- Exercise input -
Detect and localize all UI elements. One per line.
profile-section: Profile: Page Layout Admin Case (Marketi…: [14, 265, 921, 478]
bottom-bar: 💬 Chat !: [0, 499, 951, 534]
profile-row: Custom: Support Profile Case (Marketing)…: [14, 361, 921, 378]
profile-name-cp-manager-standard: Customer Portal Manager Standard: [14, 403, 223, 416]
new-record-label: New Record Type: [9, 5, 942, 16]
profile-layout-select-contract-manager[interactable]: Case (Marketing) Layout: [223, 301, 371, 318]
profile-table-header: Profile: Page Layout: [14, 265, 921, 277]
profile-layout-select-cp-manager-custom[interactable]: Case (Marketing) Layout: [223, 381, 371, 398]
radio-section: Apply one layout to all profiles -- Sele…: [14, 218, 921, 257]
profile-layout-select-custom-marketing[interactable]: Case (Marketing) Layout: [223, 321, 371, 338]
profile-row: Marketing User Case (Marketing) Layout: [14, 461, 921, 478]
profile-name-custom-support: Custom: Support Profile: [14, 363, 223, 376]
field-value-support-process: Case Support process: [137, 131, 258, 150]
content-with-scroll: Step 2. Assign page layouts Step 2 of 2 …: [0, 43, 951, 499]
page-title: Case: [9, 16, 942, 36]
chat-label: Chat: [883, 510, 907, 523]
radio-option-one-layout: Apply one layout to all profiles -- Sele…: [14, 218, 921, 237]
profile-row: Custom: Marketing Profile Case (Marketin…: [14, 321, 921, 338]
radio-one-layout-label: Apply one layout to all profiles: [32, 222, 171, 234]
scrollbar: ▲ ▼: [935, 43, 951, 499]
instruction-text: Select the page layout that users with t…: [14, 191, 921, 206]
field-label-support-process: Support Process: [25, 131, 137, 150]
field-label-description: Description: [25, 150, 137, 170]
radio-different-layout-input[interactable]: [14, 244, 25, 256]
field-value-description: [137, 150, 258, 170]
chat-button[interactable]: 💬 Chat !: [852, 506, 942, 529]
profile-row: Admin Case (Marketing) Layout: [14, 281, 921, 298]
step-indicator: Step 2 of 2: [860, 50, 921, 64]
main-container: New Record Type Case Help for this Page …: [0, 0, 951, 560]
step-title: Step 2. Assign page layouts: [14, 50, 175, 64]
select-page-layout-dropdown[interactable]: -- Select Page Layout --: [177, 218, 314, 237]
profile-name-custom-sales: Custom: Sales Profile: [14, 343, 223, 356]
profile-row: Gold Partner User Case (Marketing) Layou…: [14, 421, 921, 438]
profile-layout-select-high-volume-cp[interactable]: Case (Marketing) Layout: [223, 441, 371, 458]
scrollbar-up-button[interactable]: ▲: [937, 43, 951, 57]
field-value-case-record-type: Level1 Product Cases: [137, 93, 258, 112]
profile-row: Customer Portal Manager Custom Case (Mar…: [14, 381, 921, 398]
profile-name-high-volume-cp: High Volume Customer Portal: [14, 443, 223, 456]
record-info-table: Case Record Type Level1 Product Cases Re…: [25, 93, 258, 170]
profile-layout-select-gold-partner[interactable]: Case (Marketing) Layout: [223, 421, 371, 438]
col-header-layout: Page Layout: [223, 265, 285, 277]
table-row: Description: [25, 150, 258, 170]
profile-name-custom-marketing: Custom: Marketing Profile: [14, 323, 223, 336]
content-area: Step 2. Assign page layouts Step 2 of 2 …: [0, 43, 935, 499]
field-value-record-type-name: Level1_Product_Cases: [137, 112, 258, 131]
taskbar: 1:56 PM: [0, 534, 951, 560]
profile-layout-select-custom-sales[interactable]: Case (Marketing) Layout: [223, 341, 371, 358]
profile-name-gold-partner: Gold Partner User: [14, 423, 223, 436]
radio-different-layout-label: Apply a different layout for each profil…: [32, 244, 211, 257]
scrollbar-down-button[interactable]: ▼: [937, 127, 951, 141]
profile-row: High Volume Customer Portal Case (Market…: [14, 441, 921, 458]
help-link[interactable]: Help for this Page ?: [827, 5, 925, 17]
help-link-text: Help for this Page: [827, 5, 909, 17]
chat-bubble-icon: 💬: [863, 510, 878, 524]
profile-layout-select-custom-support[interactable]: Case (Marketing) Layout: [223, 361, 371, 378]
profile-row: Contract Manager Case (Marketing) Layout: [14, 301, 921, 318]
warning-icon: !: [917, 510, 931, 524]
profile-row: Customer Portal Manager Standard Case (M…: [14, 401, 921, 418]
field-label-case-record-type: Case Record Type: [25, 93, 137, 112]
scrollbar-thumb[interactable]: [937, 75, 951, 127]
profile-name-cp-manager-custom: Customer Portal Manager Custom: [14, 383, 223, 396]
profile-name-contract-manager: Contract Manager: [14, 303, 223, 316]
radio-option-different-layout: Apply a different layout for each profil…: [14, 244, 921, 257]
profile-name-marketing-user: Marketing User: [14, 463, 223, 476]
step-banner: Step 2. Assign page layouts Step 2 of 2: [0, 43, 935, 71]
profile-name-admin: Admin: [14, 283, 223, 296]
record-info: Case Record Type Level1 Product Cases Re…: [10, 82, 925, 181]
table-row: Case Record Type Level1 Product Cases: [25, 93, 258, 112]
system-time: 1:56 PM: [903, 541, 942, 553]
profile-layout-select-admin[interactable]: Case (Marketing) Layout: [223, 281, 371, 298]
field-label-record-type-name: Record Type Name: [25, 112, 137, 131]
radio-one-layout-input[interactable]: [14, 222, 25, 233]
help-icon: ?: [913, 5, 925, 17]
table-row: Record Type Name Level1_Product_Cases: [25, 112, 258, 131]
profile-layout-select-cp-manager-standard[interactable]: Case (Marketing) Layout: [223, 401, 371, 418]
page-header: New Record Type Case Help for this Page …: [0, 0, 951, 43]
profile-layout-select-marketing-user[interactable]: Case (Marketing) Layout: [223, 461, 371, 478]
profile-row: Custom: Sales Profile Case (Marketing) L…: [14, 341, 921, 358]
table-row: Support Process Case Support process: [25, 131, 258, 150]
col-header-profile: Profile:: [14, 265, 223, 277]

- Exercise prompt -
Say how many lines of the entries hold the string "Assign". Nothing but the number should be given.

- Completed exercise -
4